Question

The flask contains 10.0 mL of HCl and a few drops of phenolphthalein indicator. The buret contains 0.160 M NaOH. It requires 18.2 mL of the NaOH solution to reach the end point of the titration. A buret filled with a titrant is held above a graduated cylinder containing an analyte solution. What is the initial concentration of HCl

Answer 1

Answer:

Approximately $0.291\; \rm M$ (rounded to two significant figures.)

Explanation:

The unit of concentration $\rm M$ is the same as $\rm mol \cdot L^{-1}$ (moles per liter.) On the other hand, the volume of both the $\rm NaOH$ solution and the original $\rm HCl$ solution here are in milliliters. Convert these two volumes to liters:

• $V(\mathrm{NaOH}) = 18.2\; \rm mL = 18.2 \times 10^{-3}\; \rm L = 0.0182\; \rm L$.
• $V(\text{ \mathrm{HCl} , original}) = 10.0\; \rm mL = 10.0\times 10^{-3}\; \rm L = 0.0100\; \rm L$.

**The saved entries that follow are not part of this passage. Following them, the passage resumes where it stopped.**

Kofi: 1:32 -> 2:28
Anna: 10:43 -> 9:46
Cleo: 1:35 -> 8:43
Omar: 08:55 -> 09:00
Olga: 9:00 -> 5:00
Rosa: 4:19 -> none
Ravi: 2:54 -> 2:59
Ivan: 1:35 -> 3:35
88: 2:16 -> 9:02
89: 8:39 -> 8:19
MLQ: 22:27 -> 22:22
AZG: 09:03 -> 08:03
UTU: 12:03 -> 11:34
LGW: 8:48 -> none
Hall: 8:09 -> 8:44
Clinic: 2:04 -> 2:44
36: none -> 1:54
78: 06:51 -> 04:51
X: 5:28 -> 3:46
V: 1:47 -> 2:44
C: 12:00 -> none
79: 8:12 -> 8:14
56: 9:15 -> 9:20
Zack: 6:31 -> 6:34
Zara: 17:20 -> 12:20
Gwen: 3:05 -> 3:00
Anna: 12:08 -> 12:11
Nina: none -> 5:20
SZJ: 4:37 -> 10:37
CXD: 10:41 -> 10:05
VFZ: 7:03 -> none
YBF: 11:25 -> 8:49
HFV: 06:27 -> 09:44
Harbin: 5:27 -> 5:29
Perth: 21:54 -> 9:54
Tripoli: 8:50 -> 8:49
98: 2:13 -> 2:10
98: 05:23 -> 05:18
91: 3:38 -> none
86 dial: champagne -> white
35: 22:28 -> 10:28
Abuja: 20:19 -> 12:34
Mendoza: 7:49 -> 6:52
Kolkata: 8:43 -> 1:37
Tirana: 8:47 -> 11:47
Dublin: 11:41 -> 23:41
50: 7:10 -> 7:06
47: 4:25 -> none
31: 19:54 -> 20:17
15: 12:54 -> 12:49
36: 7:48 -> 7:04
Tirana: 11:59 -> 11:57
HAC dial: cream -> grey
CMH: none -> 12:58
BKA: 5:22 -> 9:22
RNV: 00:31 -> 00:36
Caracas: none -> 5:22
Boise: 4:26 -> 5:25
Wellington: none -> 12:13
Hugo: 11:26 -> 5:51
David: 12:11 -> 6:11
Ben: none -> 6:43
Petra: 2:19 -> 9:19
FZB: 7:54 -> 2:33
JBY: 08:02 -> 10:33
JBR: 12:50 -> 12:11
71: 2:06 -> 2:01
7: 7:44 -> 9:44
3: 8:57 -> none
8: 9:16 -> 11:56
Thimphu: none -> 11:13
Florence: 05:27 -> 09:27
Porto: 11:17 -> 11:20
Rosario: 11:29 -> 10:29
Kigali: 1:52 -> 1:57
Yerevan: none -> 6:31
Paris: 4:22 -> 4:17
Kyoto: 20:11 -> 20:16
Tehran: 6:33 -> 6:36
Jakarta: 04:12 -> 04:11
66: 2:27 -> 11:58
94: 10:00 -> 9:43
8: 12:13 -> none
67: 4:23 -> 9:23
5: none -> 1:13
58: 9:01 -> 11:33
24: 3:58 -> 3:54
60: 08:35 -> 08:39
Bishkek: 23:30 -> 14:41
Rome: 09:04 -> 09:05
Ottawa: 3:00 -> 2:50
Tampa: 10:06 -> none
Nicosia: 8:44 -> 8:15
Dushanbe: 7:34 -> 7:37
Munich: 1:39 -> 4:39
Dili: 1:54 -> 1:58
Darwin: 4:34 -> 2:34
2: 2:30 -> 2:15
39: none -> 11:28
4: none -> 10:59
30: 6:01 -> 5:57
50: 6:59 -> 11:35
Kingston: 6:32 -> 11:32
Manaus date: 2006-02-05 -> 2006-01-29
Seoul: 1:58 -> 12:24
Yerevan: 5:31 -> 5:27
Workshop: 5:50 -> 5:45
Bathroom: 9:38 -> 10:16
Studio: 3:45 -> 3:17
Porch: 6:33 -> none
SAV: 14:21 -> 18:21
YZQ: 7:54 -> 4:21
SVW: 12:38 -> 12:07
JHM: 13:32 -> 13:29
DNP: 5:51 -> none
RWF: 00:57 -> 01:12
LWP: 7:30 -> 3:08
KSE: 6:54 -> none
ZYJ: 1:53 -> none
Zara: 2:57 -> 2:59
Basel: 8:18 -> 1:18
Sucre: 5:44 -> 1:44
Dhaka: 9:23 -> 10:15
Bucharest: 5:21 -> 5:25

Calculate the number of moles of $\rm NaOH$ in that $0.0182\; \rm L$ of $0.160\; \rm M$ solution:

$\begin{aligned} n(\mathrm{NaOH}) &= c(\mathrm{NaOH})\cdot V(\mathrm{NaOH})\\ &= 0.160\; \rm mol \cdot L^{-1} \times 0.0182\; \rm L \approx 0.00291\; \rm mol\end{aligned}$.

$\rm HCl$ reacts with $\rm NaOH$ at a one-to-one ratio:

$\rm HCl\; (aq) + NaOH\; (aq) \to NaCl\; (aq) + H_2O\; (l)$.

Coefficient ratio:

$\displaystyle \frac{n(\mathrm{HCl})}{n(\mathrm{NaOH})} = 1$.

In other words, one mole of $\rm NaOH$ would neutralize exactly one mole of $\rm HCl$. In this titration, $0.291\; \rm mol$ of $\rm NaOH\!$ was required. Therefore, the same amount of $\rm HC$ should be present in the original solution:

$\begin{aligned}&n(\text{ \mathrm{HCl} , original})\\ &= n(\mathrm{NaOH})\cdot \frac{n(\mathrm{HCl})}{n(\mathrm{NaOH})} \\ &\approx 0.00291\; \rm mol \times 1 = 0.00291\; \rm mol\end{aligned}$.

Calculate the concentration of the original $\rm HCl$ solution:

$\displaystyle c(\text{ \mathrm{HCl} , original}) = \frac{n(\text{ \mathrm{HCl} , original})}{V(\text{ \mathrm{HCl} , original})} \approx \frac{0.00291\; \rm mol}{0.0100\; \rm L} \approx 0.291\; \rm M$.